---------- RECORDS
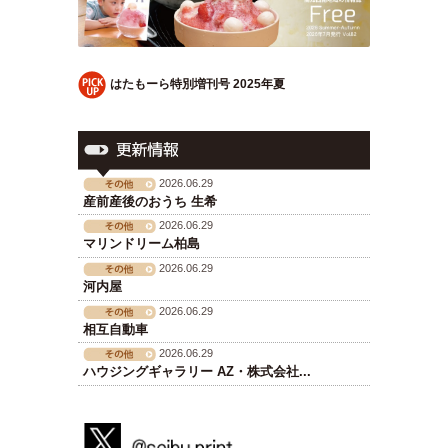
はたもーら特別増刊号 2025年夏
2026.06.29
産前産後のおうち 生希
2026.06.29
マリンドリーム柏島
2026.06.29
河内屋
2026.06.29
相互自動車
2026.06.29
ハウジングギャラリー AZ・株式会社...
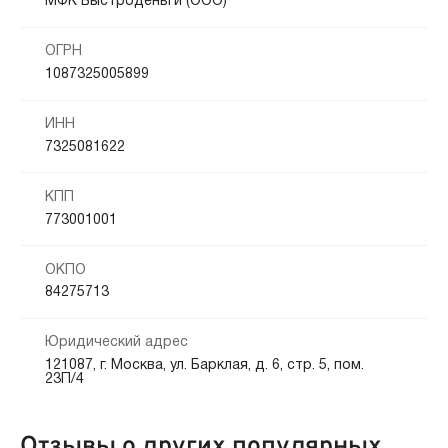
МФК Быстроденьги (ООО)
ОГРН
1087325005899
ИНН
7325081622
КПП
773001001
ОКПО
84275713
Юридический адрес
121087, г. Москва, ул. Барклая, д. 6, стр. 5, пом.
23П/4
Отзывы о других популярных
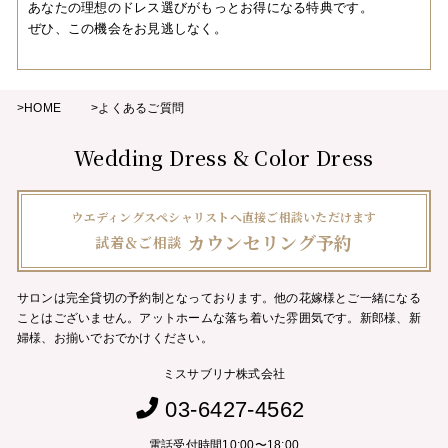
あなたの理想のドレス選びがもっとお得になる特典です。
ぜひ、この機会をお見逃しなく。
>HOME
>よくあるご質問
Wedding Dress & Color Dress
ウエディングスペシャリストへ直接ご相談いただけます
カウンセリング予約
試着＆ご相談
サロンは完全貸切の予約制となっております。他の花嫁様とご一緒になる
ことはございません。
アットホームな落ち着いた雰囲気です。新郎様、新
婦様、お揃いでおでかけください。
ミスサブリナ株式会社
03-6427-4562
電話受付時間10:00〜18:00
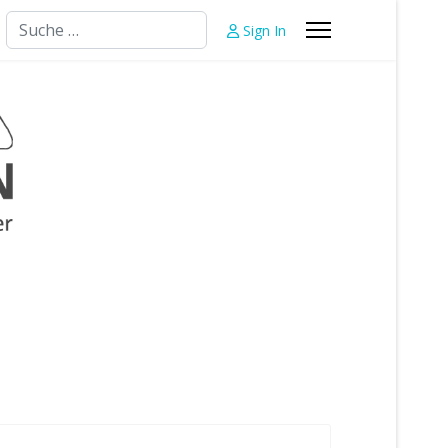
Suchen
Sign In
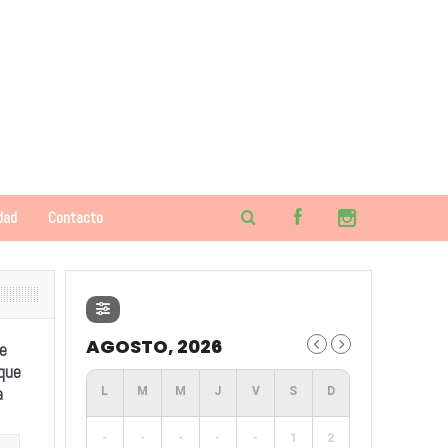
dad
Contacto
AGOSTO, 2026
e
 que
a
-
-
-
-
-
1
2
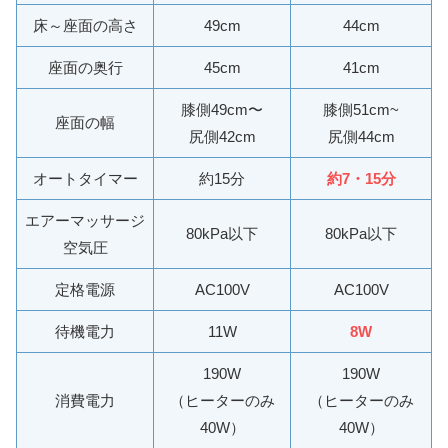
床～座面の高さ
49cm
44cm
座面の奥行
45cm
41cm
膝側49cm〜
膝側51cm~
座面の幅
尻側42cm
尻側44cm
オートタイマー
約15分
約7・15分
エアーマッサージ
80kPa以下
80kPa以下
空気圧
定格電源
AC100V
AC100V
待機電力
11W
8W
190W
190W
消費電力
（ヒーターのみ
（ヒーターのみ
40W）
40W）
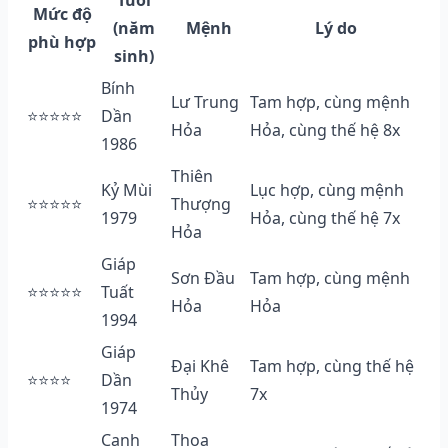
Mức độ
(năm
Mệnh
Lý do
phù hợp
sinh)
Bính
Lư Trung
Tam hợp, cùng mệnh
⭐⭐⭐⭐⭐
Dần
Hỏa
Hỏa, cùng thế hệ 8x
1986
Thiên
Kỷ Mùi
Lục hợp, cùng mệnh
⭐⭐⭐⭐⭐
Thượng
1979
Hỏa, cùng thế hệ 7x
Hỏa
Giáp
Sơn Đầu
Tam hợp, cùng mệnh
⭐⭐⭐⭐⭐
Tuất
Hỏa
Hỏa
1994
Giáp
Đại Khê
Tam hợp, cùng thế hệ
⭐⭐⭐⭐
Dần
Thủy
7x
1974
Canh
Thoa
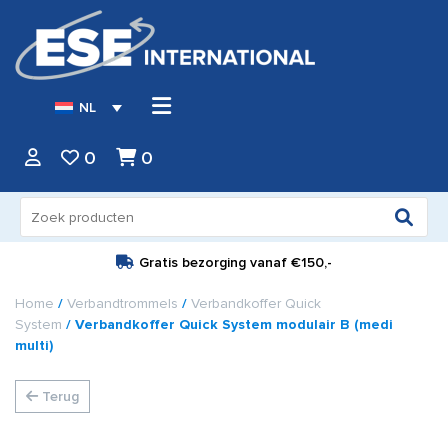
NL
0
0
Zoeken
naar:
Gratis bezorging vanaf
€150,-
Home
/
Verbandtrommels
/
Verbandkoffer Quick
System
/ Verbandkoffer Quick System modulair B (medi
multi)
Terug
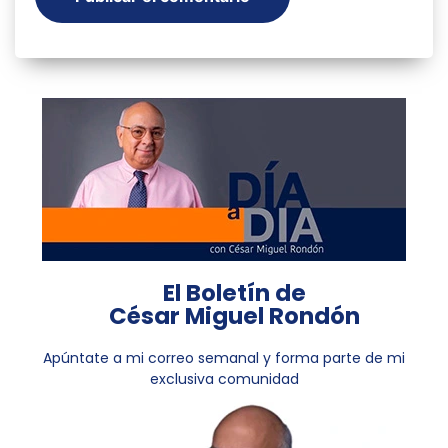
El Boletín de
César Miguel Rondón
Apúntate a mi correo semanal y forma parte de mi
exclusiva comunidad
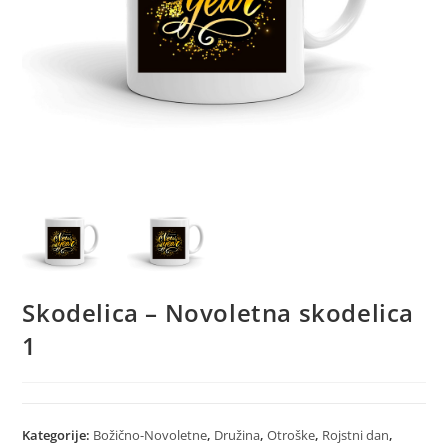
Skodelica – Novoletna skodelica
1
Kategorije:
Božično-Novoletne
,
Družina
,
Otroške
,
Rojstni dan
,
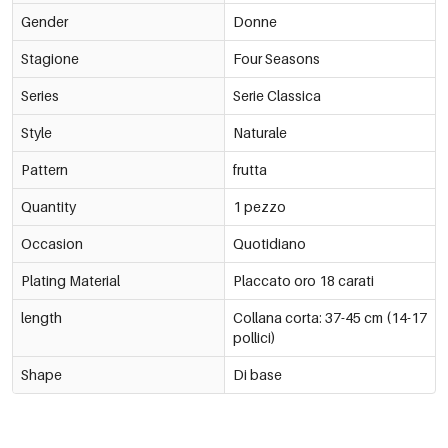
Gender
Donne
Stagione
Four Seasons
Series
Serie Classica
Style
Naturale
Pattern
frutta
Quantity
1 pezzo
Occasion
Quotidiano
Plating Material
Placcato oro 18 carati
length
Collana corta: 37-45 cm (14-17
pollici)
Shape
Di base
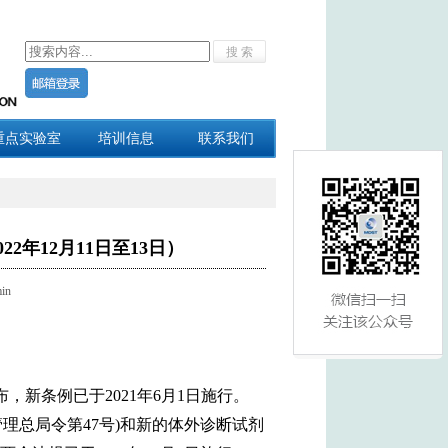
重点实验室
培训信息
联系我们
年12月11日至13日）
in
，新条例已于2021年6月1日施行。
管理总局令第47号)和新的体外诊断试剂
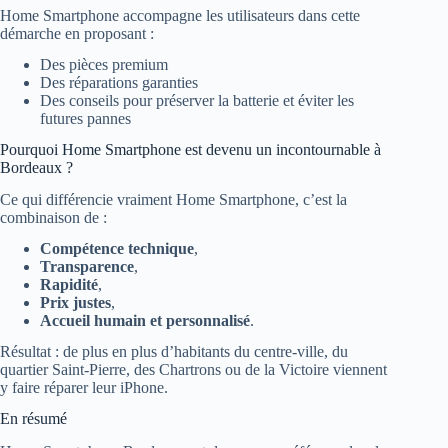
Home Smartphone accompagne les utilisateurs dans cette
démarche en proposant :
Des pièces premium
Des réparations garanties
Des conseils pour préserver la batterie et éviter les
futures pannes
Pourquoi Home Smartphone est devenu un incontournable à
Bordeaux ?
Ce qui différencie vraiment Home Smartphone, c’est la
combinaison de :
Compétence technique
,
Transparence
,
Rapidité
,
Prix justes
,
Accueil humain et personnalisé
.
Résultat : de plus en plus d’habitants du centre-ville, du
quartier Saint-Pierre, des Chartrons ou de la Victoire viennent
y faire réparer leur iPhone.
En résumé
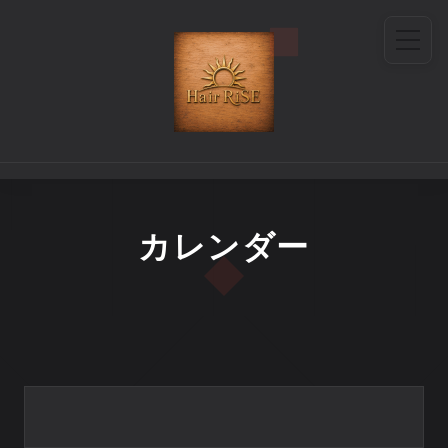
カレンダー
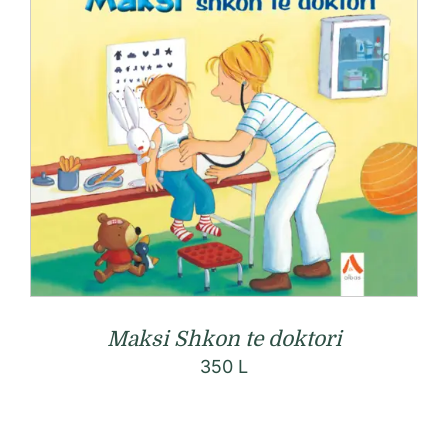
Maksi Shkon te doktori
350
L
--------------------
#### INSTRUCTIONS FOR THE TASK
Without including any pictures, output each entry above exactly as it appears.

#### COMPLETED TASK
はたもーら特別増刊号 2025年夏
2026.06.29
産前産後のおうち 生希
2026.06.29
マリンドリーム柏島
2026.06.29
河内屋
2026.06.29
相互自動車
2026.06.29
ハウジングギャラリー AZ・株式会社...
МФК Быстроденьги (ООО)
ОГРН
1087325005899
ИНН
7325081622
КПП
773001001
ОКПО
84275713
Юридический адрес
121087, г. Москва, ул. Барклая, д. 6, стр. 5, пом.
23П/4
Отзывы о других популярных
あなたの理想のドレス選びがもっとお得になる特典です。
ぜひ、この機会をお見逃しなく。
>HOME
>よくあるご質問
Wedding Dress & Color Dress
ウエディングスペシャリストへ直接ご相談いただけます
カウンセリング予約
試着＆ご相談
サロンは完全貸切の予約制となっております。他の花嫁様とご一緒になる
ことはございません。
アットホームな落ち着いた雰囲気です。新郎様、新
婦様、お揃いでおでかけください。
ミスサブリナ株式会社
03-6427-4562
電話受付時間10:00〜18:00
Suchen
Sign In
dad
Contacto
AGOSTO, 2026
e
 que
a
-
-
-
-
-
1
2
床～座面の高さ
49cm
44cm
座面の奥行
45cm
41cm
膝側49cm〜
膝側51cm~
座面の幅
尻側42cm
尻側44cm
オートタイマー
約15分
約7・15分
エアーマッサージ
80kPa以下
80kPa以下
空気圧
定格電源
AC100V
AC100V
待機電力
11W
8W
190W
190W
消費電力
（ヒーターのみ
（ヒーターのみ
40W）
40W）
Mức độ
(năm
Mệnh
Lý do
phù hợp
sinh)
Bính
Lư Trung
Tam hợp, cùng mệnh
⭐⭐⭐⭐⭐
Dần
Hỏa
Hỏa, cùng thế hệ 8x
1986
Thiên
Kỷ Mùi
Lục hợp, cùng mệnh
⭐⭐⭐⭐⭐
Thượng
1979
Hỏa, cùng thế hệ 7x
Hỏa
Giáp
Sơn Đầu
Tam hợp, cùng mệnh
⭐⭐⭐⭐⭐
Tuất
Hỏa
Hỏa
1994
Giáp
Đại Khê
Tam hợp, cùng thế hệ
⭐⭐⭐⭐
Dần
Thủy
7x
1974
Canh
Thoa
NL
0
0
Zoeken
naar:
Gratis bezorging vanaf
€150,-
Home
/
Verbandtrommels
/
Verbandkoffer Quick
System
/ Verbandkoffer Quick System modulair B (medi
multi)
Terug
El Boletín de
César Miguel Rondón
Apúntate a mi correo semanal y forma parte de mi
exclusiva comunidad
Skodelica – Novoletna skodelica
1
Kategorije:
Božično-Novoletne
,
Družina
,
Otroške
,
Rojstni dan
,
Gender
Donne
Stagione
Four Seasons
Series
Serie Classica
Style
Naturale
Pattern
frutta
Quantity
1 pezzo
Occasion
Quotidiano
Plating Material
Placcato oro 18 carati
length
Collana corta: 37-45 cm (14-17
pollici)
Shape
Di base
重点实验室
培训信息
联系我们
年12月11日至13日）
in
，新条例已于2021年6月1日施行。
管理总局令第47号)和新的体外诊断试剂
Home Smartphone accompagne les utilisateurs dans cette
démarche en proposant :
Des pièces premium
Des réparations garanties
Des conseils pour préserver la batterie et éviter les
futures pannes
Pourquoi Home Smartphone est devenu un incontournable à
Bordeaux ?
Ce qui différencie vraiment Home Smartphone, c’est la
combinaison de :
Compétence technique
,
Transparence
,
Rapidité
,
Prix justes
,
Accueil humain et personnalisé
.
Résultat : de plus en plus d’habitants du centre-ville, du
quartier Saint-Pierre, des Chartrons ou de la Victoire viennent
y faire réparer leur iPhone.
En résumé
カレンダー
Maksi Shkon te doktori
350
L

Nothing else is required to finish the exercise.